[identity profile] underlankers.livejournal.com posting in [community profile] talkpolitics
I am going to describe a decade in US history, falsely identified as when men were men and women were women, when US society was last innocent and just and a society that its fathers would have been proud of. In this decade there were two major wars in Asia, one of which saw a corrupt regime of non-communists which had strong ties with anyone but the actual people they claimed to govern toppled unexpectedly easily by an army of communists it truly and well outgunned. This produced mass hysteria and a Dolchstosslegende aimed at the Administration that did those things.

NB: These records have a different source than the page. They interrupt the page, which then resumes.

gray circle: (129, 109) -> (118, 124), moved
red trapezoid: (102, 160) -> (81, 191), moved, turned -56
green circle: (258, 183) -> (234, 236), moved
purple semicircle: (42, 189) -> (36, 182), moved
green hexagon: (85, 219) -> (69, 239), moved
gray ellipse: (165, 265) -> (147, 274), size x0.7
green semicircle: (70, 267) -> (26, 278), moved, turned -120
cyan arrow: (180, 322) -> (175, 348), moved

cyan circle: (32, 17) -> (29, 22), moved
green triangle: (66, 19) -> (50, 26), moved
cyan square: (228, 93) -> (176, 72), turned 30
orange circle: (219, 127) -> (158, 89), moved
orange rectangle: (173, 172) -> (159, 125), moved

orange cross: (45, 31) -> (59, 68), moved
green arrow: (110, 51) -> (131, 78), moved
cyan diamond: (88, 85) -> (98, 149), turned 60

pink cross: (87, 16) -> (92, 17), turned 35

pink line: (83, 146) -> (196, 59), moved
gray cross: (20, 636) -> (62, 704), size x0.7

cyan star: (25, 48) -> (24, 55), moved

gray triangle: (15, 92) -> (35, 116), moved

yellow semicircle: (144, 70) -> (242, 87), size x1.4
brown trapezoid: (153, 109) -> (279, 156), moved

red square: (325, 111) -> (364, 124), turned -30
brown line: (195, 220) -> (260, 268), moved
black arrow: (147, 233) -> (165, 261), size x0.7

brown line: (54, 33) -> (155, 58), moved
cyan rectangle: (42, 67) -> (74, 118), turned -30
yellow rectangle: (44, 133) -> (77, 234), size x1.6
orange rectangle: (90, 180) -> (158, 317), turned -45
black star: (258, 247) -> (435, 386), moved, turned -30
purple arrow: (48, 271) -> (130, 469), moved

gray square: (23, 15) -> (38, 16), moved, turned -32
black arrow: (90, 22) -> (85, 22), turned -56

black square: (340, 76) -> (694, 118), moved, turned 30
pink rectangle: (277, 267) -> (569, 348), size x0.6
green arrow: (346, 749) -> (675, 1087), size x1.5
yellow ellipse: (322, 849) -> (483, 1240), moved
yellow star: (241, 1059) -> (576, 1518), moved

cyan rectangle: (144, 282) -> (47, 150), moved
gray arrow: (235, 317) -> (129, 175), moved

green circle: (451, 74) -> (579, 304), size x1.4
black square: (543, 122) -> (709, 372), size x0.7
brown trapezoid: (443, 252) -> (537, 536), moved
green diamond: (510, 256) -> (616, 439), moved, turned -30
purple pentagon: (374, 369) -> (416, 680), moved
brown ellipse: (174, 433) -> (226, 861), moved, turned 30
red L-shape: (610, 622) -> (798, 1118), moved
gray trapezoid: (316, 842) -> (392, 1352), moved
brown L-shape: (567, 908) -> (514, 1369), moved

At the same time the Administration itself is buffeted by a wave of hysteria targeting a group of people who actually did nothing wrong, by a group of representatives going after un-American Activity, a bunch of Beltway crooks and liars forcing their views on the people at large. A senator who's done absolutely nothing honest in his entire life starts this massive wave of hysteria, launching show trials and is all along a hypocrite in so doing. At the same time there really is some smoke with the fire, as a regime that had once been an ally was now a true challenge to the United States.

There is also the growth of a new movement of urban activists, taking a challenge to an established injustice from the courtroom to the street, using non-violent means of resistance, provoking another massive wave of hysteria and outcry against so-called communists. Also provoking firebombings and attacks by people who are the leaders of a society dedicated to small government, a government not able to regulate what customers a business will or will not have. This hysteria and violence escalates to the point that the government must send in Federal soldiers to execute the laws, despite the dislike of this by the President himself.

Now, this decade is the 1950s, and it's the supposed "age of innocence." I do not remotely see how that decade got nostalgically turned into some era of golden streets and alabaster buildings, but it did. Is there a point to all this? There is indeed.

Nostalgia is both a powerful and a deceptive guide as far as politics. There's a general trend to want to return to a simpler past, ignoring that the supposedly simpler, kinder past was neither simple nor particularly kind. There's a general trend to demonize the new generations, ignoring that this dates all the way back to the Ancient World, not just the Classical World. This preference for a "real America" that never was ignores the vital point that it well.....never was. A society that lacks all ties to its past is endangered in one sense. To quote a famous Russian poet, revolution is the fatal attempt to leap from Monday into Wednesday, but the attempt to leap back into Sunday is just as destructive.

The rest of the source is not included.